EXERCISE DETAILS — Your answer is the line containing "Werner-von-Siemens-Str. 1" plus every line after it to the end of the data below, transcribed exactly and with nothing else.

(Records drawn from a dataset)
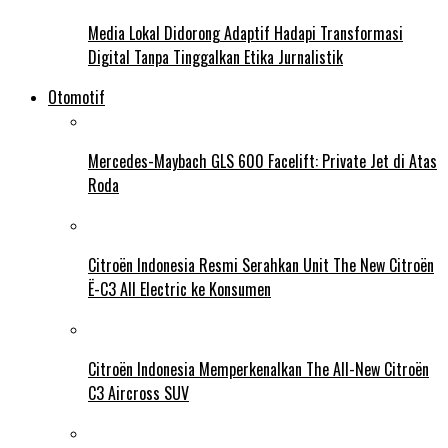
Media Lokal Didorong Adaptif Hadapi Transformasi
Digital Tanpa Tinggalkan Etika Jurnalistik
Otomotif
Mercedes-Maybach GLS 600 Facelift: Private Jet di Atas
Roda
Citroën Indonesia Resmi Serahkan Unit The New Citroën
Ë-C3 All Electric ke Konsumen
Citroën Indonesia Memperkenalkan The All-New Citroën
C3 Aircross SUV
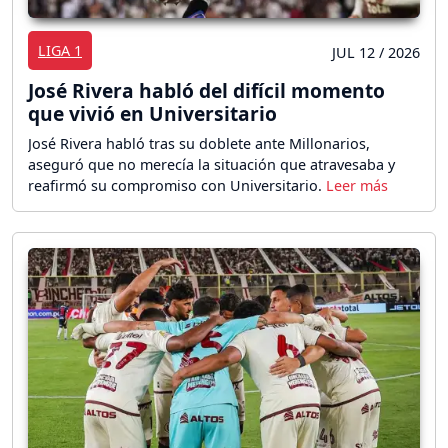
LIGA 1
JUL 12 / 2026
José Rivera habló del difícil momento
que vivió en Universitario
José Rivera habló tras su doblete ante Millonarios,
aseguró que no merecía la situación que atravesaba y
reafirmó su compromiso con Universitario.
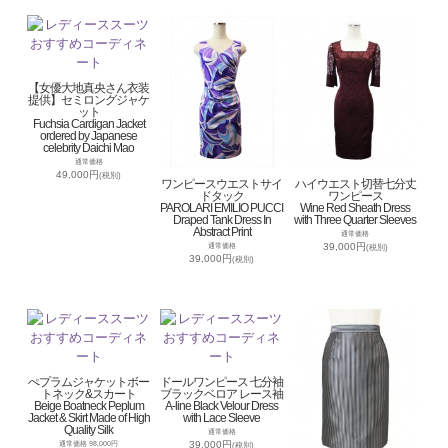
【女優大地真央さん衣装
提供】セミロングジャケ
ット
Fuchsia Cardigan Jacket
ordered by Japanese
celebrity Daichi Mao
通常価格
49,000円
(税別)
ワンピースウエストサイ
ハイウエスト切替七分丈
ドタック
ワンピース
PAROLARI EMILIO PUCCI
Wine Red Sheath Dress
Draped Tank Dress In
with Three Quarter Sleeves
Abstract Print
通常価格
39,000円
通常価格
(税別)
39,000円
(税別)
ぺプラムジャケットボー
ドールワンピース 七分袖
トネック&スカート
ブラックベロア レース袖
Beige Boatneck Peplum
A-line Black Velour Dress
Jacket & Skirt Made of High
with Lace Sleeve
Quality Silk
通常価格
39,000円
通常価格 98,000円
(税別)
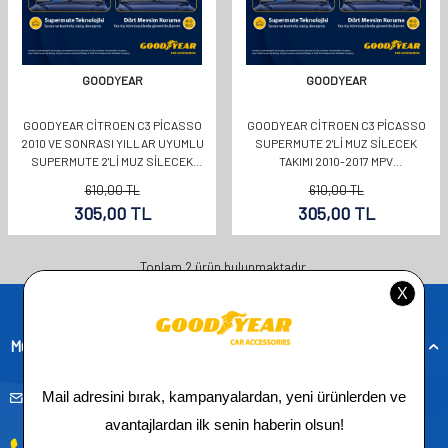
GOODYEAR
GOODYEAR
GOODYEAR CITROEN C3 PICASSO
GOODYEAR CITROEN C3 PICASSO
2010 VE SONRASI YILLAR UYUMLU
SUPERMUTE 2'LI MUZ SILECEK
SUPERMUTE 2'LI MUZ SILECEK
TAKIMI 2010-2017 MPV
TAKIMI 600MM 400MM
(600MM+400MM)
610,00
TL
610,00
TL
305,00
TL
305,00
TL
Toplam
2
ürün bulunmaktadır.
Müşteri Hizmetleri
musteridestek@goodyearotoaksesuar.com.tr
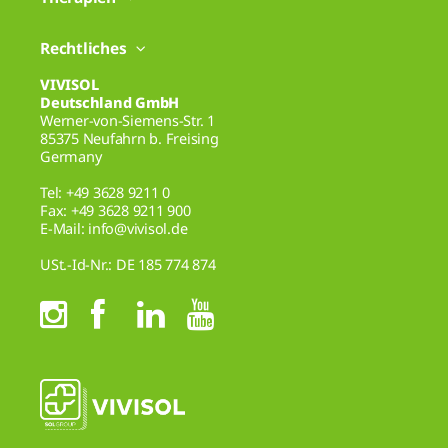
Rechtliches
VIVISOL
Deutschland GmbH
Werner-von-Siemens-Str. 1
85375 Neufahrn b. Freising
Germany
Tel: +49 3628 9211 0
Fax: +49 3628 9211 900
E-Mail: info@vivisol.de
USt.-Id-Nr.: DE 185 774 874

RESPONSE —
Werner-von-Siemens-Str. 1
85375 Neufahrn b. Freising
Germany
Tel: +49 3628 9211 0
Fax: +49 3628 9211 900
E-Mail: info@vivisol.de
USt.-Id-Nr.: DE 185 774 874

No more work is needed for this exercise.